L’accertamento di una minima capacità reddituale dell’istante, pertanto, è funzionale ad assicurare che lo straniero possa conseguire l’utile inserimento nella collettività nazionale, con tutti i diritti e i doveri che competono ai suoi membri, cui verrebbe ad essere assoggettato;in particolare, tra gli altri, al dovere di solidarietà sociale di concorrere con i propri mezzi, attraverso il prelievo fiscale, a finanziare la spesa pubblica, funzionale all’erogazione dei servizi pubblici essenziali (cfr. di recente, della Sezione, ex aliis , la sentenza n. 3603 del 2023;in precedenza, cfr. anche TAR Lazio, Roma, sez. I- ter , sentenze n. 13690 del 2021 e n. 1902 del 2018;Cons. Stato, sez. III, sentenza n. 1726 del 2019). La giurisprudenza, in particolare, ha precisato che la valutazione del requisito reddituale va effettuata tenendo conto sia dei redditi già maturati al momento della presentazione della domanda (TAR Lazio, Roma, sez. I- ter , sentenze n. 507 e n. 13690 del 2021), che deve essere corredata dalla dichiarazione dei redditi dell’ultimo triennio, come prescritto dal d.m. 22 novembre 1994 (adottato in attuazione dell’art. 1, comma 4, del d.P.R. n. 362 del 1994), sia dei redditi successivi alla presentazione della domanda, posto che il requisito deve essere mantenuto per tutto il c.d. periodo di osservazione, e cioè fino al momento del giuramento, come prescritto dall’art. 4, comma 7, del d.P.R. n. 572 del 1993 (cfr., da ultimo, TAR Lazio, questa sez. V- bis , sentenza n. 1724 del 2022, ed ivi altri precedenti richiamati;ancor più di recente, sempre di questa Sezione, cfr. le sentenze n. 3562 e n. 3603 del 2023).
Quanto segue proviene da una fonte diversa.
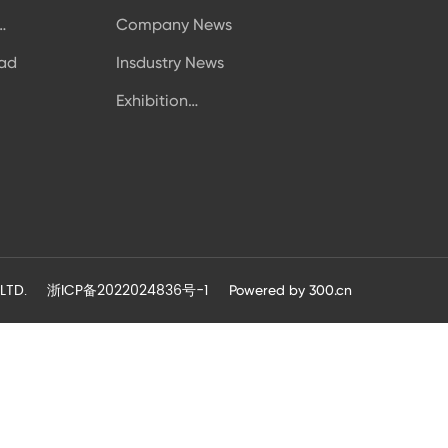
Company News
icity
ad
Insdustry News
Exhibition
Information
LTD.
浙ICP备2022024836号-1
Powered by
300.cn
La soglia minima reddituale, non precisata dal legislatore, è stata individuata dagli atti generali dell’amministrazione che hanno attinto alla legislazione vigente in materia di esenzione totale dalla partecipazione alla spesa sanitaria in favore del cittadino italiano titolare di pensione di vecchiaia, secondo quanto specificato nella circolare del Ministero dell’interno prot. n.